19 October 2012 The United Nations refugee agency today announced it will open a new camp in Ethiopia as the number of Somalis fleeing conflict and insecurity in their country continues to grow.
“With people still arriving at Dollo Ado, the Ethiopian Government has authorized the opening of a sixth site and land for this has been designated between the town of Kole and Kobe camp, some 54 kilometres north of Dollo Ado town,” a spokesperson for the Office of the UN High Commissioner for Refugees (UNHCR), Andrej Mahecic, told reporters in Geneva.
Situated in the southeast of Ethiopia, Dollo Ado is the second largest refugee complex in the world after Dadaab, located in Kenya. Last week, according to UNHCR, the population at Dollo Ado passed the 170,000 mark, with new arrivals citing fear of harassment and forced recruitment by armed groups which control large rural areas of Somalia.
Somalia has been affected by conflict for more than two decades, which has forced more than two million people to seek safety and shelter either elsewhere, inside the country or beyond its borders.
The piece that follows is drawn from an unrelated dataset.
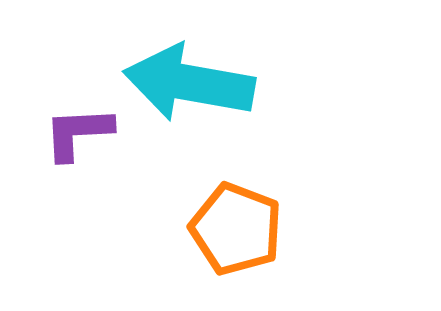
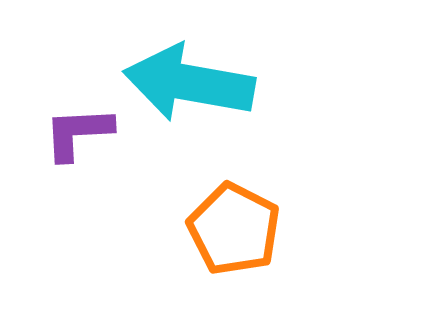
orange pentagon: moved 2 px left; rotated 6 degrees clockwise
This was exacerbated by last year’s drought and ensuing famine, which uprooted an additional half million people.
Overall, the number of Somali refugees in neighbouring countries numbers more than a million. Half of these are in Kenya, while Ethiopia now hosts 214,000 displaced persons, in five camps at Dollo Ado as well as several hundred kilometres to the north at the eastern Ethiopian city of Jijiga.
“The cost of opening the new camp, setting up basic services and infrastructure including medical, education and warehousing facilities is more than $5 million,” Mr. Mahecic said. “We are seeking support from donors and partners, including resources for non-governmental organization partners who would be working in the camp.”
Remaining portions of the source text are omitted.